The hate crimes proposal, authored by Sens. Edward M. Kennedy, a Massachusetts Democrat, and Arlen Specter, a Pennsylvania Republican, would broaden the federal government's jurisdiction over perceived hate-based attacks, mostly by permitting the FBI and other federal agencies to investigate crimes committed against gays, women and the disabled. Current hate crimes law only covers race, religion and national origin.

Nearly one year after Shepard's death, the White House, under pressure from gay and civil rights groups, revived interest in the legislation in October after Republican leaders ordered it stripped from a Justice Department spending bill.

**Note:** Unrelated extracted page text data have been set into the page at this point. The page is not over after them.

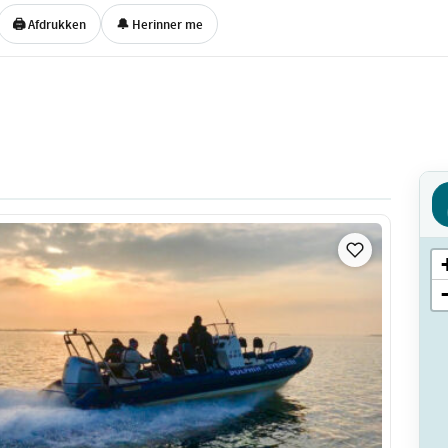
🖨 Afdrukken
🔔 Herinner me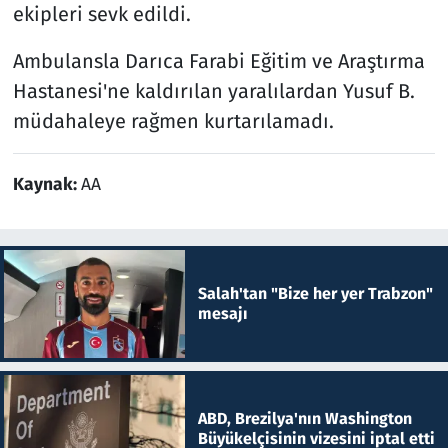
ekipleri sevk edildi.
Ambulansla Darıca Farabi Eğitim ve Araştırma
Hastanesi'ne kaldırılan yaralılardan Yusuf B.
müdahaleye rağmen kurtarılamadı.
Kaynak:
AA
Salah'tan "Bize her yer Trabzon"
mesajı
ABD, Brezilya'nın Washington
Büyükelçisinin vizesini iptal etti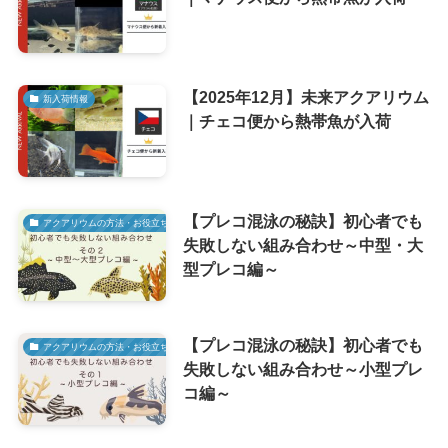
【2025年12月】未来アクアリウム
新入荷情報
｜チェコ便から熱帯魚が入荷
【プレコ混泳の秘訣】初心者でも
アクアリウムの方法・お役立ち情報
失敗しない組み合わせ～中型・大
型プレコ編～
【プレコ混泳の秘訣】初心者でも
アクアリウムの方法・お役立ち情報
失敗しない組み合わせ～小型プレ
コ編～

"After all we've been through in this country in the last couple of years, and all the hate crimes we've seen, I just don't see how we can possibly walk away from this session of Congress and not pass this," Clinton told reporters during an Oct. 25 news conference on the South Lawn. The president mentioned hate crimes in more than 30 speeches near the end of the congressional session and even went so far as to declare hate and intolerance "the biggest problem the world faces."

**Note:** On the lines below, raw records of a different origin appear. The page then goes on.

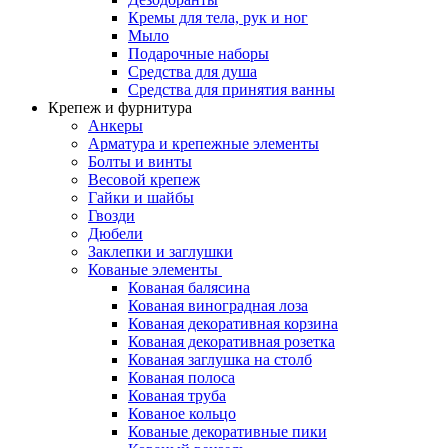
Кремы для тела, рук и ног
Мыло
Подарочные наборы
Средства для душа
Средства для принятия ванны
Крепеж и фурнитура
Анкеры
Арматура и крепежные элементы
Болты и винты
Весовой крепеж
Гайки и шайбы
Гвозди
Дюбели
Заклепки и заглушки
Кованые элементы
Кованая балясина
Кованая виноградная лоза
Кованая декоративная корзина
Кованая декоративная розетка
Кованая заглушка на столб
Кованая полоса
Кованая труба
Кованое кольцо
Кованые декоративные пики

But the public declarations of support did not translate into tough behind-the-scenes deal making. As last-minute budget negotiations wore on, the hate crimes proposal never equaled the importance of spending for teachers or police on the White House priority list.

"In the end, it proved impossible to make a nonmonetary item non-negotiable," explained Maria Echaveste, the White House deputy chief of staff.

And most lawmakers seemed more preoccupied with efforts to bring home federal money for local projects than with advancing civil rights legislation.

"They were all sent there to do the right thing, but all they were doing was bargaining over pork barrel projects. This isn't how it's supposed to work," said Judy Shepard, Matthew's mother, who visited Washington in November to plead for the bill's passage.

Now the White House is vowing to give the bill a second chance in the forthcoming session, although proponents of the legislation admit election-year politics and the opposition of key Republicans, who are unsympathetic to the gay rights agenda, will complicate matters.

Indeed, Senate Majority Leader Trent Lott, a Mississippi Republican, has likened homosexuality to alcoholism and kleptomania, and GOP presidential front-runner George W. Bush -- who did not back a hate crimes bill in his home state of Texas, where Byrd was killed -- said recently that he would not even meet with gay Republicans because it would "create kind of a huge political nightmare for people."

A Republican source close to GOP leaders said it would be very difficult for the leadership to take on a hate crimes measure without alienating the powerful religious wing of the party.

"If you start to take on some of these issues that are gay priorities, you inevitably get yourself to the really uncomfortable stuff, like marriage and benefits," said the source, adding: "[Republicans] are not willing to tread down there right now."

The leadership is "a little slow to warm up to the reasons for the hate crimes bill," admitted Republican Rep. Mark Foley of Florida, a moderate who was instrumental in securing a meeting between Shepard and Speaker Dennis Hastert, an Illinois Republican. Foley said Shepard and a delegation of Laramie, Wyo., police, who had to furlough officers to help pay for the investigation into her son's killing, had a substantial impact on Hastert and Illinois Republican Henry J. Hyde, the House Judiciary Committee chairman. Still, he recognizes that more education needs to be done.

"Some of my leadership needs to understand that this issue is based on the Lincoln principle that everybody is considered equal. This is a basic fairness issue," Foley said.